Cholesterylester hydroperoxide reducing activity associated with isolated high- and low-density lipoproteins.

Exposure of isolated high-(HDL) and low-density lipoproteins (LDL) to aqueous peroxyl radicals generated from a thermo-labile azo-compound resulted in immediate formation of cholesteryllinoleate hydroxide (Ch18:2-OH) in addition to hydroperoxides of cholesteryllinoleate (Ch18:2-OOH) and phospholipids. Ch18:2-OH was also formed in peroxyl radical-oxidizing human plasma devoid of ascorbate or low molecular weight compounds or isolated lipoproteins in the presence of desferrioxamine.
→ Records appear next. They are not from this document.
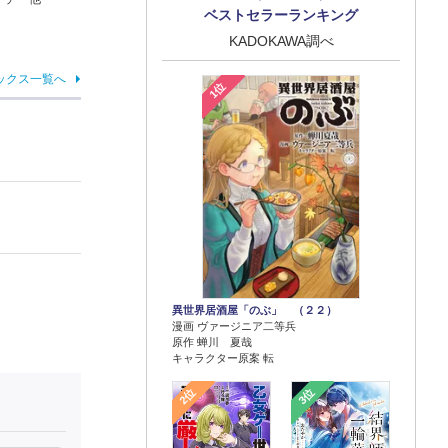
ベストセラーランキング
KADOKAWA調べ
ックス一覧へ
1位
異世界居酒屋「のぶ」 （２２）
漫画 ヴァージニア二等兵
原作 蝉川 夏哉
キャラクター原案 転
2位
3位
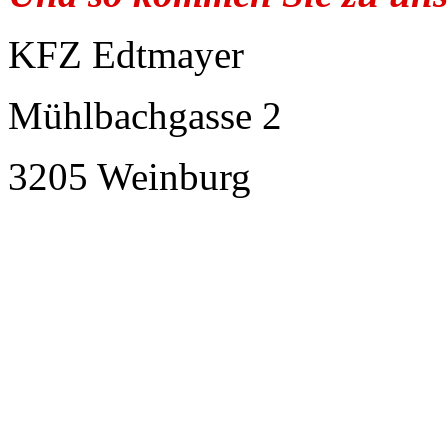
KFZ Edtmayer
Mühlbachgasse 2
3205 Weinburg
moderne Vespa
In contrast, peroxyl radical-mediated oxidation of HDL or LDL lipid extracts or detergent-solubilized lipoproteins resulted in the formation of Ch18:2-OOH without concomitant formation of Ch18:2-OH. Heat treatment of the isolated lipoproteins prior to oxidation greatly reduced Ch18:2-OH formation. Compared to the concentrations of Ch18:2-OOH accumulating, formation of Ch18:2-OH was more pronounced in oxidizing HDL than LDL isolated from the same blood donor. The levels of Ch18:2-OH detected after prolonged oxidation periods were independent of the radical flux to which the lipoproteins were exposed. In the absence of peroxyl radical generator, [3H]Ch18:2-OOH associated with HDL was converted readily and in a biphasic manner into [3H]Ch18:2-OH upon incubation at 37 but not 4 degrees C. LDL-associated [3H]Ch18:2-OOH were also reduced, albeit with an initial reaction rate approximately 10 times slower than that observed with labelled HDL. Together, the results show that cholesterylester hydroxides are formed during (peroxyl) radical-mediated oxidation of isolated intact HDL and LDL under transition metal-free conditions. The findings suggest the presence of a hydroperoxide reducing activity in isolated human lipoproteins, particularly HDL.